Exercise objective
When you write out the entries, keep every line exactly as it appears.

(Saved entries)
-- Opening Marker --
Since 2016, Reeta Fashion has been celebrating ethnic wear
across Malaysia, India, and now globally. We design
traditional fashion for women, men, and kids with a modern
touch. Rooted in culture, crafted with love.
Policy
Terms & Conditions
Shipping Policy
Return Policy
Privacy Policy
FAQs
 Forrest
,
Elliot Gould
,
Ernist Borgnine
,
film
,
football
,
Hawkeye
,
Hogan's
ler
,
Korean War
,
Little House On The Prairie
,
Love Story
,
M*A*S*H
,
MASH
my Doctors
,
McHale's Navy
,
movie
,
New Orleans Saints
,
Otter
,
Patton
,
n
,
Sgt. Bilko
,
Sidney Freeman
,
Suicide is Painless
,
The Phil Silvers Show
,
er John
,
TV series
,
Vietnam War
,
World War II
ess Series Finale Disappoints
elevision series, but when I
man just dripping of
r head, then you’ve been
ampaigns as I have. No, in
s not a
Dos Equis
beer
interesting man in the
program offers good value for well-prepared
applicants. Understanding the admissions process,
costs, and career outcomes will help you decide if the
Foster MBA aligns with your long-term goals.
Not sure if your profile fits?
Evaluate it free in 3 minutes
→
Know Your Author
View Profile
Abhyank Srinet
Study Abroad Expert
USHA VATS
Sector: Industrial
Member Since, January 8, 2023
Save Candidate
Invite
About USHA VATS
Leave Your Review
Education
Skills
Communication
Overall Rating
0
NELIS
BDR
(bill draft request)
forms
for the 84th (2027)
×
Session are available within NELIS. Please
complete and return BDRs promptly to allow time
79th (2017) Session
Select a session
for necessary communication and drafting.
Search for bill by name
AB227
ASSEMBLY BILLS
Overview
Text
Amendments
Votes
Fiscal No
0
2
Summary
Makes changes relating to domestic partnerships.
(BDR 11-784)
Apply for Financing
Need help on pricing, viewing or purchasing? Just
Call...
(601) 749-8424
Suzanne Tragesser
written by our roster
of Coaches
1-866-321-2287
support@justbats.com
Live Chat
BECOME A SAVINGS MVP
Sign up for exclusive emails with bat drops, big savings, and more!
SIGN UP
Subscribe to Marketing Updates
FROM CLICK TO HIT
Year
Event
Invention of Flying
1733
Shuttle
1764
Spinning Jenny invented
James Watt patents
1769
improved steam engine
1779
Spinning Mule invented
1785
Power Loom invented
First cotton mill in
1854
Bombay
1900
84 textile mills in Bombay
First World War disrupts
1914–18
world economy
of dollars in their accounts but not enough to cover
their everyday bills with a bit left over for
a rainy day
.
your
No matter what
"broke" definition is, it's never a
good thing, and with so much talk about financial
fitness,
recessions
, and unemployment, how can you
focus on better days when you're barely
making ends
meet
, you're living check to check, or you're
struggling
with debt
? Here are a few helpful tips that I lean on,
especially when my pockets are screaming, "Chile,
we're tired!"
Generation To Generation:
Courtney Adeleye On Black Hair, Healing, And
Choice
-- Closing Marker --
Result of the task
Since 2016, Reeta Fashion has been celebrating ethnic wear
across Malaysia, India, and now globally. We design
traditional fashion for women, men, and kids with a modern
touch. Rooted in culture, crafted with love.
Policy
Terms & Conditions
Shipping Policy
Return Policy
Privacy Policy
FAQs
 Forrest
,
Elliot Gould
,
Ernist Borgnine
,
film
,
football
,
Hawkeye
,
Hogan's
ler
,
Korean War
,
Little House On The Prairie
,
Love Story
,
M*A*S*H
,
MASH
my Doctors
,
McHale's Navy
,
movie
,
New Orleans Saints
,
Otter
,
Patton
,
n
,
Sgt. Bilko
,
Sidney Freeman
,
Suicide is Painless
,
The Phil Silvers Show
,
er John
,
TV series
,
Vietnam War
,
World War II
ess Series Finale Disappoints
elevision series, but when I
man just dripping of
r head, then you’ve been
ampaigns as I have. No, in
s not a
Dos Equis
beer
interesting man in the
program offers good value for well-prepared
applicants. Understanding the admissions process,
costs, and career outcomes will help you decide if the
Foster MBA aligns with your long-term goals.
Not sure if your profile fits?
Evaluate it free in 3 minutes
→
Know Your Author
View Profile
Abhyank Srinet
Study Abroad Expert
USHA VATS
Sector: Industrial
Member Since, January 8, 2023
Save Candidate
Invite
About USHA VATS
Leave Your Review
Education
Skills
Communication
Overall Rating
0
NELIS
BDR
(bill draft request)
forms
for the 84th (2027)
×
Session are available within NELIS. Please
complete and return BDRs promptly to allow time
79th (2017) Session
Select a session
for necessary communication and drafting.
Search for bill by name
AB227
ASSEMBLY BILLS
Overview
Text
Amendments
Votes
Fiscal No
0
2
Summary
Makes changes relating to domestic partnerships.
(BDR 11-784)
Apply for Financing
Need help on pricing, viewing or purchasing? Just
Call...
(601) 749-8424
Suzanne Tragesser
written by our roster
of Coaches
1-866-321-2287
support@justbats.com
Live Chat
BECOME A SAVINGS MVP
Sign up for exclusive emails with bat drops, big savings, and more!
SIGN UP
Subscribe to Marketing Updates
FROM CLICK TO HIT
Year
Event
Invention of Flying
1733
Shuttle
1764
Spinning Jenny invented
James Watt patents
1769
improved steam engine
1779
Spinning Mule invented
1785
Power Loom invented
First cotton mill in
1854
Bombay
1900
84 textile mills in Bombay
First World War disrupts
1914–18
world economy
of dollars in their accounts but not enough to cover
their everyday bills with a bit left over for
a rainy day
.
your
No matter what
"broke" definition is, it's never a
good thing, and with so much talk about financial
fitness,
recessions
, and unemployment, how can you
focus on better days when you're barely
making ends
meet
, you're living check to check, or you're
struggling
with debt
? Here are a few helpful tips that I lean on,
especially when my pockets are screaming, "Chile,
we're tired!"
Generation To Generation:
Courtney Adeleye On Black Hair, Healing, And
Choice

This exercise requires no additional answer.